Violência doméstica no Brasil — e no mundo — segue um roteiro previsível, conhecido, mas ignorado. Começa com um empurrão. Um beliscão. Um tapinha “sem querer”. Uma ameaça velada. Uma humilhação pública. Depois vem o soco. O chute. A tentativa de feminicídio. A morte. Às vezes com vídeo, às vezes sem. Mas sempre igual.

O caso de Juliana se soma a tantos outros. O de Tatiane Spitzner, jogada da sacada pelo marido após apanhar no elevador. O de tantas mulheres sem nome e sem câmera. O de outras que nem chegam a denunciar. A única variável é a repercussão.

E é aí que precisamos dizer algo que muita gente se recusa a ouvir: a culpa é do agressor — óbvio —, mas o sistema que sustenta essa violência é mais profundo, e mais perverso, do que só o patriarcado. Porque não se trata apenas de machismo. Trata-se da cultura do “tapinha não dói”, do “entre tapas e beijos”.

Nelson Rodrigues provocava: “Nem todas as mulheres gostam de apanhar. Só as normais.” É um soco no estômago. Mas a psicanálise entende o que ele quis dizer: a pulsão masoquista é real. A mulher que apanha não “pede por isso”, mas pode repetir esse padrão sem perceber — porque foi isso que aprendeu. Porque foi isso que viu em casa. Porque confunde dor com afeto. Porque acha que ser amada é ser dominada.

E o homem que bate?

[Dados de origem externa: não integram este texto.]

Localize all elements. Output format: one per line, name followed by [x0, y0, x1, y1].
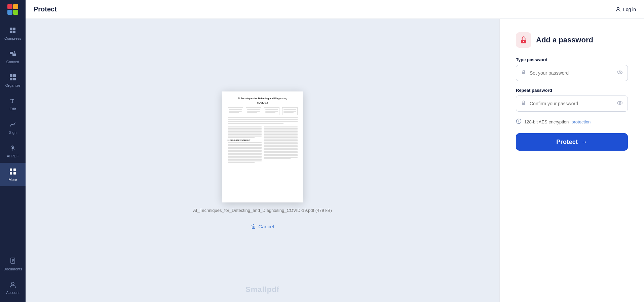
sign-label: Sign — [9, 130, 16, 135]
svg-text:T: T — [10, 98, 14, 104]
ai-pdf-icon — [9, 144, 16, 153]
confirm-password-input[interactable] — [530, 101, 613, 106]
svg-rect-2 — [10, 31, 12, 33]
protect-button-arrow: → — [581, 139, 587, 146]
sidebar-item-compress[interactable]: Compress — [0, 22, 26, 45]
protect-button[interactable]: Protect → — [516, 133, 628, 151]
pdf-preview: AI Techniques for Detecting and Diagnosi… — [222, 91, 303, 202]
topbar: Protect Log in — [26, 0, 644, 19]
sidebar-item-more[interactable]: More — [0, 163, 26, 186]
svg-rect-0 — [10, 28, 12, 30]
protect-button-label: Protect — [556, 139, 578, 146]
right-panel: Add a password Type password — [499, 19, 644, 302]
lock-icon-bg — [516, 32, 531, 48]
lock-small-icon-2 — [521, 100, 526, 107]
page-title: Protect — [34, 5, 57, 13]
lock-icon — [519, 36, 528, 44]
repeat-password-label: Repeat password — [516, 88, 628, 93]
info-icon — [516, 118, 522, 125]
compress-label: Compress — [4, 36, 21, 40]
svg-rect-8 — [10, 78, 12, 80]
lock-small-icon-1 — [521, 70, 526, 76]
svg-rect-7 — [13, 74, 16, 77]
preview-pane: AI Techniques for Detecting and Diagnosi… — [26, 19, 499, 302]
app-logo — [0, 0, 26, 19]
svg-point-11 — [12, 147, 14, 149]
sidebar-item-sign[interactable]: Sign — [0, 116, 26, 139]
eye-icon-1[interactable] — [617, 69, 623, 77]
user-icon — [615, 6, 621, 12]
encryption-link[interactable]: protection — [571, 119, 591, 124]
content-area: AI Techniques for Detecting and Diagnosi… — [26, 19, 644, 302]
svg-rect-1 — [13, 28, 15, 30]
account-icon — [9, 281, 16, 289]
cancel-area: 🗑 Cancel — [251, 224, 274, 230]
eye-icon-2[interactable] — [617, 100, 623, 107]
svg-rect-13 — [13, 168, 16, 171]
pdf-title-2: COVID-19 — [228, 101, 298, 105]
more-label: More — [8, 178, 17, 182]
svg-point-21 — [617, 7, 619, 9]
svg-rect-15 — [13, 172, 16, 175]
set-password-input[interactable] — [530, 70, 613, 76]
encryption-text: 128-bit AES encryption — [524, 119, 569, 124]
svg-rect-27 — [522, 103, 525, 105]
main-wrapper: Protect Log in AI Techniques for Detecti… — [26, 0, 644, 302]
compress-icon — [9, 27, 16, 35]
svg-rect-5 — [12, 53, 16, 56]
panel-title: Add a password — [536, 36, 593, 44]
svg-point-26 — [619, 72, 621, 73]
sidebar-item-convert[interactable]: Convert — [0, 45, 26, 69]
documents-icon — [9, 257, 16, 266]
svg-point-25 — [617, 71, 622, 74]
organize-label: Organize — [5, 83, 21, 87]
svg-rect-14 — [10, 172, 12, 175]
sign-icon — [9, 121, 16, 129]
svg-point-28 — [617, 102, 622, 105]
edit-icon: T — [9, 97, 16, 106]
panel-header: Add a password — [516, 32, 628, 48]
cancel-button[interactable]: 🗑 Cancel — [251, 224, 274, 230]
svg-point-20 — [11, 282, 14, 285]
sidebar-item-ai-pdf[interactable]: AI PDF — [0, 139, 26, 163]
logo-red-cell — [7, 4, 12, 9]
logo-green-cell — [13, 10, 18, 15]
convert-icon — [9, 50, 16, 59]
sidebar-item-documents[interactable]: Documents — [0, 252, 26, 276]
svg-rect-12 — [10, 168, 12, 171]
svg-point-23 — [523, 41, 524, 42]
ai-pdf-label: AI PDF — [7, 154, 18, 158]
pdf-title-1: AI Techniques for Detecting and Diagnosi… — [228, 97, 298, 100]
sidebar-item-edit[interactable]: T Edit — [0, 92, 26, 116]
svg-rect-6 — [10, 74, 12, 77]
type-password-wrap — [516, 65, 628, 81]
convert-label: Convert — [6, 60, 20, 64]
encryption-note: 128-bit AES encryption protection — [516, 118, 628, 125]
edit-label: Edit — [10, 107, 16, 111]
logo-blue-cell — [7, 10, 12, 15]
login-label: Log in — [623, 7, 636, 12]
svg-rect-3 — [13, 31, 15, 33]
documents-label: Documents — [3, 267, 22, 271]
svg-point-29 — [619, 102, 621, 104]
repeat-password-wrap — [516, 96, 628, 112]
watermark: Smallpdf — [245, 285, 279, 294]
organize-icon — [9, 74, 16, 82]
sidebar-item-account[interactable]: Account — [0, 276, 26, 299]
account-label: Account — [6, 291, 20, 295]
type-password-label: Type password — [516, 57, 628, 62]
login-button[interactable]: Log in — [615, 6, 636, 12]
logo-yellow-cell — [13, 4, 18, 9]
cancel-label: Cancel — [258, 224, 274, 229]
trash-icon: 🗑 — [251, 224, 256, 230]
svg-rect-24 — [522, 72, 525, 74]
sidebar-nav: Compress Convert Organize — [0, 19, 26, 252]
sidebar-bottom: Documents Account — [0, 252, 26, 302]
pdf-filename: AI_Techniques_for_Detecting_and_Diagnosi… — [193, 208, 332, 213]
sidebar: Compress Convert Organize — [0, 0, 26, 302]
svg-rect-9 — [13, 78, 16, 80]
more-icon — [9, 168, 16, 176]
sidebar-item-organize[interactable]: Organize — [0, 69, 26, 92]
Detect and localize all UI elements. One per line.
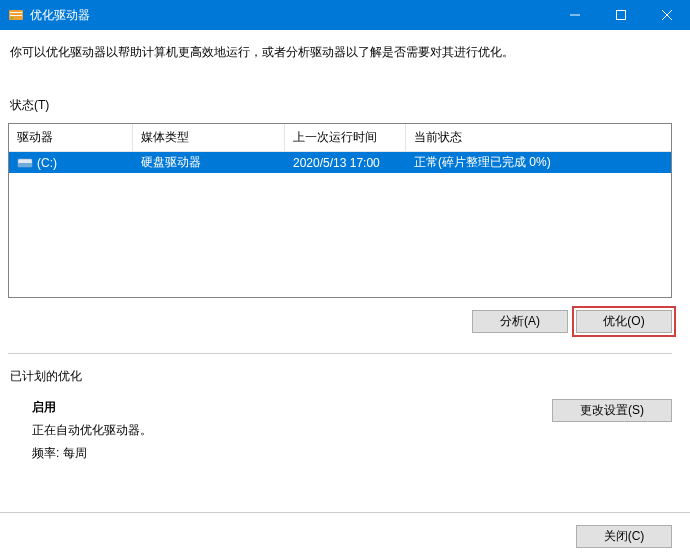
section-divider — [8, 353, 672, 354]
window-controls — [552, 0, 690, 30]
drive-list: 驱动器 媒体类型 上一次运行时间 当前状态 (C:) 硬盘驱动器 2020/5/… — [8, 123, 672, 298]
action-buttons: 分析(A) 优化(O) — [8, 310, 672, 333]
scheduled-frequency: 频率: 每周 — [32, 445, 552, 462]
scheduled-section: 已计划的优化 启用 正在自动优化驱动器。 频率: 每周 更改设置(S) — [8, 368, 672, 462]
minimize-button[interactable] — [552, 0, 598, 30]
table-row[interactable]: (C:) 硬盘驱动器 2020/5/13 17:00 正常(碎片整理已完成 0%… — [9, 152, 671, 173]
svg-rect-5 — [617, 11, 626, 20]
drive-icon — [17, 155, 33, 171]
svg-point-10 — [29, 164, 31, 166]
scheduled-title: 已计划的优化 — [8, 368, 672, 385]
footer: 关闭(C) — [0, 513, 690, 548]
page-description: 你可以优化驱动器以帮助计算机更高效地运行，或者分析驱动器以了解是否需要对其进行优… — [8, 44, 672, 61]
scheduled-enable: 启用 — [32, 399, 552, 416]
svg-rect-1 — [10, 12, 22, 13]
optimize-button[interactable]: 优化(O) — [576, 310, 672, 333]
titlebar: 优化驱动器 — [0, 0, 690, 30]
window-title: 优化驱动器 — [30, 7, 552, 24]
header-status[interactable]: 当前状态 — [406, 124, 671, 151]
status-label: 状态(T) — [8, 97, 672, 114]
close-dialog-button[interactable]: 关闭(C) — [576, 525, 672, 548]
cell-drive-text: (C:) — [37, 156, 57, 170]
cell-last-run: 2020/5/13 17:00 — [285, 156, 406, 170]
analyze-button[interactable]: 分析(A) — [472, 310, 568, 333]
cell-status: 正常(碎片整理已完成 0%) — [406, 154, 671, 171]
scheduled-description: 正在自动优化驱动器。 — [32, 422, 552, 439]
header-media[interactable]: 媒体类型 — [133, 124, 285, 151]
change-settings-button[interactable]: 更改设置(S) — [552, 399, 672, 422]
app-icon — [8, 7, 24, 23]
close-button[interactable] — [644, 0, 690, 30]
list-header: 驱动器 媒体类型 上一次运行时间 当前状态 — [9, 124, 671, 152]
header-drive[interactable]: 驱动器 — [9, 124, 133, 151]
svg-rect-2 — [10, 15, 22, 16]
header-last-run[interactable]: 上一次运行时间 — [285, 124, 406, 151]
cell-drive: (C:) — [9, 155, 133, 171]
svg-point-3 — [11, 17, 13, 19]
cell-media: 硬盘驱动器 — [133, 154, 285, 171]
maximize-button[interactable] — [598, 0, 644, 30]
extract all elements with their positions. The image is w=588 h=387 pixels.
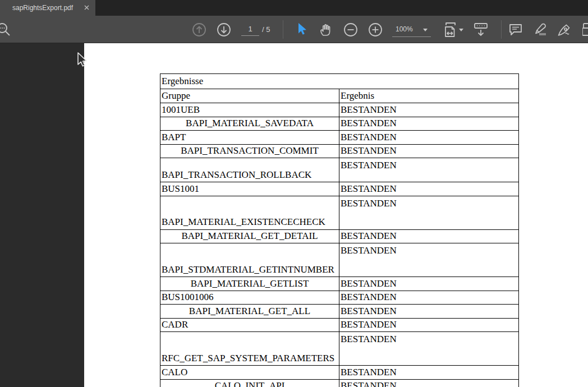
previous-page-icon[interactable] [191, 22, 207, 38]
partial-tool-icon[interactable] [582, 22, 588, 38]
results-table: Ergebnisse Gruppe Ergebnis 1001UEBBESTAN… [160, 73, 519, 387]
fit-width-icon[interactable] [442, 21, 458, 37]
gruppe-cell: BAPI_MATERIAL_GETLIST [160, 277, 339, 291]
document-viewport[interactable]: Ergebnisse Gruppe Ergebnis 1001UEBBESTAN… [0, 43, 588, 387]
table-row: BUS1001006BESTANDEN [160, 291, 519, 305]
toolbar-collapse-icon[interactable] [472, 21, 488, 37]
zoom-level-value: 100% [396, 25, 413, 33]
zoom-out-icon[interactable] [343, 22, 359, 38]
table-row: BAPI_MATERIAL_SAVEDATABESTANDEN [160, 117, 519, 131]
mouse-cursor [76, 52, 89, 71]
highlight-icon[interactable] [532, 21, 548, 37]
ergebnis-cell: BESTANDEN [339, 196, 519, 229]
table-row: BAPI_STDMATERIAL_GETINTNUMBERBESTANDEN [160, 243, 519, 277]
comment-icon[interactable] [508, 22, 523, 38]
table-row: CALO_INIT_APIBESTANDEN [160, 379, 519, 387]
gruppe-cell: BAPI_MATERIAL_GET_ALL [160, 305, 339, 319]
ergebnis-cell: BESTANDEN [339, 332, 519, 366]
gruppe-cell: RFC_GET_SAP_SYSTEM_PARAMETERS [160, 332, 339, 366]
toolbar-divider [501, 20, 502, 39]
ergebnis-cell: BESTANDEN [339, 366, 519, 380]
next-page-icon[interactable] [216, 22, 232, 38]
gruppe-cell: BAPI_MATERIAL_EXISTENCECHECK [160, 196, 339, 229]
gruppe-cell: CALO [160, 366, 339, 380]
gruppe-cell: BUS1001 [160, 182, 339, 196]
page-number-input[interactable]: 1 [241, 24, 259, 36]
table-row: BAPI_TRANSACTION_COMMITBESTANDEN [160, 144, 519, 158]
ergebnis-cell: BESTANDEN [339, 158, 519, 182]
table-row: BAPI_MATERIAL_EXISTENCECHECKBESTANDEN [160, 196, 519, 229]
gruppe-cell: BAPI_MATERIAL_GET_DETAIL [160, 229, 339, 243]
table-row: BAPTBESTANDEN [160, 131, 519, 145]
fill-sign-icon[interactable] [557, 22, 572, 38]
results-table-body: Ergebnisse Gruppe Ergebnis 1001UEBBESTAN… [160, 74, 519, 387]
gruppe-cell: BAPI_STDMATERIAL_GETINTNUMBER [160, 243, 339, 277]
ergebnis-cell: BESTANDEN [339, 103, 519, 117]
hand-tool-icon[interactable] [318, 22, 333, 38]
ergebnis-cell: BESTANDEN [339, 305, 519, 319]
gruppe-cell: BAPT [160, 131, 339, 145]
gruppe-cell: CALO_INIT_API [160, 379, 339, 387]
table-title: Ergebnisse [160, 74, 519, 89]
table-header-row: Gruppe Ergebnis [160, 89, 519, 103]
ergebnis-cell: BESTANDEN [339, 291, 519, 305]
ergebnis-cell: BESTANDEN [339, 243, 519, 277]
column-header-ergebnis: Ergebnis [339, 89, 519, 103]
table-row: CADRBESTANDEN [160, 318, 519, 332]
zoom-level-dropdown[interactable]: 100% [392, 22, 431, 37]
table-row: 1001UEBBESTANDEN [160, 103, 519, 117]
table-row: BAPI_MATERIAL_GET_ALLBESTANDEN [160, 305, 519, 319]
table-row: BAPI_TRANSACTION_ROLLBACKBESTANDEN [160, 158, 519, 182]
ergebnis-cell: BESTANDEN [339, 277, 519, 291]
ergebnis-cell: BESTANDEN [339, 182, 519, 196]
table-row: RFC_GET_SAP_SYSTEM_PARAMETERSBESTANDEN [160, 332, 519, 366]
close-icon[interactable] [82, 0, 91, 16]
document-tab[interactable]: sapRightsExport.pdf [0, 0, 95, 16]
gruppe-cell: BUS1001006 [160, 291, 339, 305]
ergebnis-cell: BESTANDEN [339, 318, 519, 332]
ergebnis-cell: BESTANDEN [339, 117, 519, 131]
table-row: BUS1001BESTANDEN [160, 182, 519, 196]
chevron-down-icon[interactable] [459, 29, 463, 31]
ergebnis-cell: BESTANDEN [339, 229, 519, 243]
search-icon[interactable] [0, 21, 11, 37]
chevron-down-icon [423, 29, 428, 31]
document-tab-title: sapRightsExport.pdf [12, 4, 73, 12]
ergebnis-cell: BESTANDEN [339, 131, 519, 145]
gruppe-cell: BAPI_TRANSACTION_ROLLBACK [160, 158, 339, 182]
ergebnis-cell: BESTANDEN [339, 144, 519, 158]
gruppe-cell: BAPI_TRANSACTION_COMMIT [160, 144, 339, 158]
zoom-in-icon[interactable] [368, 22, 383, 38]
gruppe-cell: 1001UEB [160, 103, 339, 117]
select-tool-icon[interactable] [294, 22, 310, 38]
table-row: CALOBESTANDEN [160, 366, 519, 380]
table-row: BAPI_MATERIAL_GET_DETAILBESTANDEN [160, 229, 519, 243]
toolbar-divider [283, 20, 283, 39]
table-row: BAPI_MATERIAL_GETLISTBESTANDEN [160, 277, 519, 291]
gruppe-cell: CADR [160, 318, 339, 332]
table-title-row: Ergebnisse [160, 74, 519, 89]
gruppe-cell: BAPI_MATERIAL_SAVEDATA [160, 117, 339, 131]
tab-bar: sapRightsExport.pdf [0, 0, 588, 16]
pdf-toolbar: 1 / 5 100% [0, 16, 588, 43]
page-total-label: / 5 [262, 24, 270, 36]
ergebnis-cell: BESTANDEN [339, 379, 519, 387]
column-header-gruppe: Gruppe [160, 89, 339, 103]
pdf-page[interactable]: Ergebnisse Gruppe Ergebnis 1001UEBBESTAN… [84, 43, 588, 387]
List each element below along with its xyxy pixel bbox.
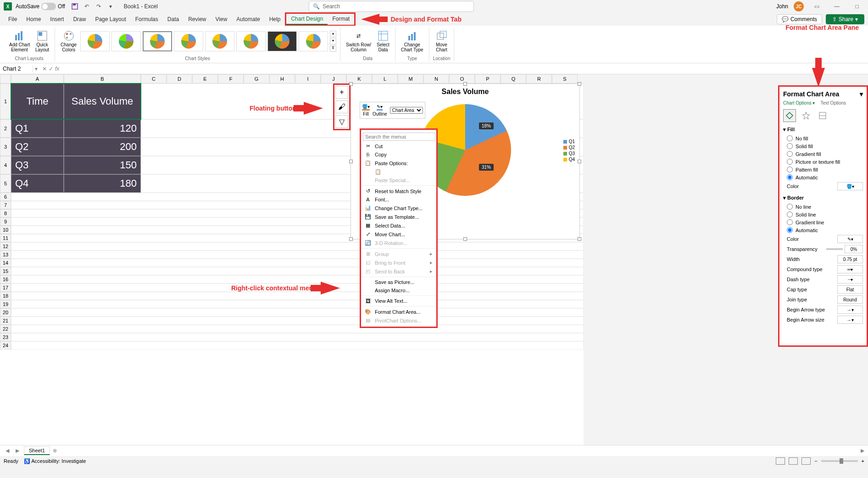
begin-arrow-picker[interactable]: →▾ [837, 306, 863, 314]
col-header-p[interactable]: P [475, 74, 501, 83]
border-color-picker[interactable]: ✎▾ [837, 235, 863, 243]
chart-style-5[interactable] [205, 31, 234, 51]
table-cell[interactable]: Q1 [11, 119, 64, 138]
zoom-slider[interactable] [821, 460, 858, 462]
sheet-nav-next[interactable]: ▶ [14, 448, 21, 454]
automatic-fill-radio[interactable]: Automatic [783, 173, 863, 181]
col-header-g[interactable]: G [244, 74, 269, 83]
transparency-slider[interactable] [826, 248, 843, 250]
dash-picker[interactable]: ┄▾ [837, 275, 863, 283]
name-box-dropdown-icon[interactable]: ▾ [33, 66, 39, 72]
row-header[interactable]: 13 [0, 250, 11, 259]
fill-button[interactable]: 🪣▾ Fill [362, 104, 370, 117]
redo-icon[interactable]: ↷ [95, 2, 103, 11]
menu-cut[interactable]: ✂Cut [361, 142, 436, 150]
gradient-fill-radio[interactable]: Gradient fill [783, 150, 863, 158]
col-header-o[interactable]: O [449, 74, 475, 83]
tab-format[interactable]: Format [328, 14, 354, 25]
no-line-radio[interactable]: No line [783, 203, 863, 211]
table-cell[interactable]: 150 [64, 156, 141, 174]
chart-style-1[interactable] [80, 31, 110, 51]
outline-button[interactable]: ✎▾ Outline [373, 104, 387, 117]
chart-options-tab[interactable]: Chart Options ▾ [783, 100, 815, 106]
normal-view-button[interactable] [776, 457, 785, 465]
minimize-icon[interactable]: — [829, 2, 844, 11]
styles-more-icon[interactable]: ⊽ [330, 45, 336, 52]
col-header-q[interactable]: Q [501, 74, 526, 83]
chart-style-6[interactable] [236, 31, 266, 51]
no-fill-radio[interactable]: No fill [783, 134, 863, 142]
autosave-toggle[interactable] [41, 3, 56, 10]
tab-view[interactable]: View [211, 14, 232, 24]
chart-filters-button[interactable]: ▽ [335, 115, 348, 128]
row-header[interactable]: 6 [0, 193, 11, 201]
size-tab-icon[interactable] [816, 109, 829, 122]
compound-picker[interactable]: ═▾ [837, 265, 863, 273]
fill-section-header[interactable]: ▾ Fill [783, 127, 863, 133]
col-header-e[interactable]: E [192, 74, 218, 83]
scroll-right-icon[interactable]: ▶ [861, 448, 864, 454]
row-header[interactable]: 5 [0, 174, 11, 193]
col-header-f[interactable]: F [218, 74, 244, 83]
accessibility-status[interactable]: ♿ Accessibility: Investigate [24, 458, 86, 464]
row-header[interactable]: 11 [0, 234, 11, 242]
zoom-out-button[interactable]: − [814, 458, 817, 464]
change-chart-type-button[interactable]: Change Chart Type [399, 29, 425, 53]
menu-save-template[interactable]: 💾Save as Template... [361, 212, 436, 221]
table-cell[interactable]: Q2 [11, 138, 64, 156]
row-header[interactable]: 12 [0, 242, 11, 250]
row-header[interactable]: 21 [0, 317, 11, 325]
chart-style-4[interactable] [174, 31, 203, 51]
row-header[interactable]: 23 [0, 333, 11, 341]
menu-alt-text[interactable]: 🖼View Alt Text... [361, 297, 436, 305]
menu-assign-macro[interactable]: Assign Macro... [361, 286, 436, 295]
new-sheet-button[interactable]: ⊕ [53, 448, 57, 454]
undo-icon[interactable]: ↶ [83, 2, 91, 11]
text-options-tab[interactable]: Text Options [820, 100, 846, 106]
col-header-i[interactable]: I [295, 74, 321, 83]
chart-styles-button[interactable]: 🖌 [335, 100, 348, 113]
cancel-formula-icon[interactable]: ✕ [42, 66, 47, 72]
tab-help[interactable]: Help [265, 14, 285, 24]
menu-move-chart[interactable]: ⤢Move Chart... [361, 230, 436, 239]
border-section-header[interactable]: ▾ Border [783, 195, 863, 201]
table-cell[interactable]: 180 [64, 174, 141, 193]
share-button[interactable]: ⇪ Share ▾ [826, 14, 864, 24]
col-header-a[interactable]: A [11, 74, 64, 83]
tab-page-layout[interactable]: Page Layout [90, 14, 130, 24]
solid-fill-radio[interactable]: Solid fill [783, 142, 863, 150]
chart-title[interactable]: Sales Volume [351, 84, 579, 100]
join-picker[interactable]: Round [837, 295, 863, 304]
search-box[interactable]: 🔍 Search [309, 1, 474, 12]
row-header[interactable]: 4 [0, 156, 11, 174]
tab-automate[interactable]: Automate [232, 14, 264, 24]
tab-home[interactable]: Home [22, 14, 45, 24]
tab-insert[interactable]: Insert [45, 14, 68, 24]
col-header-s[interactable]: S [552, 74, 578, 83]
table-cell[interactable]: Q4 [11, 174, 64, 193]
pane-dropdown-icon[interactable]: ▾ [860, 90, 863, 98]
name-box[interactable]: Chart 2 [0, 66, 33, 72]
menu-save-picture[interactable]: Save as Picture... [361, 278, 436, 286]
menu-select-data[interactable]: ▦Select Data... [361, 221, 436, 230]
tab-chart-design[interactable]: Chart Design [286, 14, 328, 25]
menu-copy[interactable]: ⎘Copy [361, 150, 436, 159]
fx-icon[interactable]: fx [55, 66, 59, 72]
row-header[interactable]: 10 [0, 226, 11, 234]
row-header[interactable]: 9 [0, 217, 11, 226]
switch-row-column-button[interactable]: ⇄ Switch Row/ Column [344, 29, 373, 53]
menu-format-chart-area[interactable]: 🎨Format Chart Area... [361, 307, 436, 316]
menu-change-chart-type[interactable]: 📊Change Chart Type... [361, 204, 436, 212]
worksheet-grid[interactable]: A B C D E F G H I J K L M N O P Q R S 12… [0, 74, 584, 445]
automatic-border-radio[interactable]: Automatic [783, 226, 863, 234]
table-cell[interactable]: 200 [64, 138, 141, 156]
chart-style-7[interactable] [267, 31, 297, 51]
effects-tab-icon[interactable] [800, 109, 812, 122]
col-header-l[interactable]: L [372, 74, 398, 83]
maximize-icon[interactable]: □ [850, 2, 864, 11]
row-header[interactable]: 2 [0, 119, 11, 138]
select-data-button[interactable]: Select Data [375, 29, 391, 53]
comments-button[interactable]: 💬 Comments [777, 14, 822, 24]
table-cell[interactable]: 120 [64, 119, 141, 138]
ribbon-display-icon[interactable]: ▭ [809, 2, 824, 11]
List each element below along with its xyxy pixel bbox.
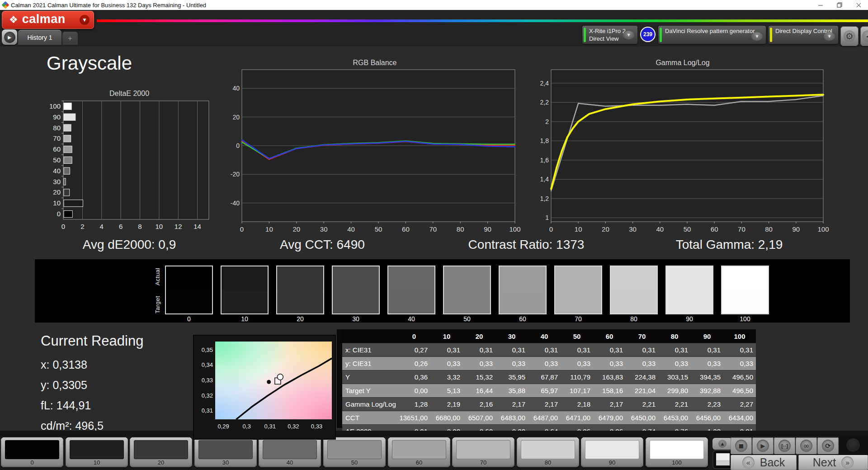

O sádico, o perverso. Ele fareja, ele atrai. Ele detecta a mulher que tolera. Que perdoa. Que volta. Que acredita que “vai mudar”. Ele encontra a tampa da sua panela — ou é a panela que encontra sua tampa. Não importa. O fato é: a fome sempre acha a vontade de comer. E o ciclo se fecha.

Essa verdade desconcertante não serve para culpar a vítima, mas para aprofundar o debate. Porque o feminicídio nunca vem do nada. Em todos os casos — todos — a vítima viu os sinais. Sentiu o medo. Percebeu o controle. Mas ficou. E essa permanência, que é complexa, inconsciente e dolorosa, precisa ser enfrentada com mais coragem do que hashtags ou campanhas institucionais.

Juliana só virou manchete porque uma câmera registrou o que tantas mulheres vivem no escuro. E sejamos honestos: se o vídeo não existisse, seria possível que, se ela saísse viva, sequer denunciasse o agressor? E pior: voltasse com ele?

Esse não seria um final inusitado para um filme que já vimos e revimos.

Basta pensar na quantidade de mulheres que escrevem cartas para homens presos por feminicídio. Apaixonadas. Seduzidas pela fantasia de dominação. Quem explica esse fenômeno? Nelson Rodrigues? A vida como ela é…

Tá todo mundo louco? Talvez. Mas não no sentido clínico — no sentido estrutural. A cultura doentia que romantiza o ciúme, a posse e a agressividade está dentro de todos nós. Homens e mulheres. E só vai mudar se encararmos o que há de mais incômodo: a cumplicidade inconsciente com a violência.

Falar disso não é fácil. Mas é necessário. Porque a cada novo caso, a comoção dura pouco. A próxima agressão já está pronta para entrar em cena. O roteiro é previsível.

Um tapinha não dói.
Um empurrão é tolerável.
Depois vêm os 61 socos, as facadas, os tiros…

E se a vítima não morrer, ainda é capaz de perdoar o agressor.
E se não perdoar, o criminoso — até na cadeia — vai ter a oportunidade de encontrar outra vítima. Outro “amor”.
Não faltarão pretendentes…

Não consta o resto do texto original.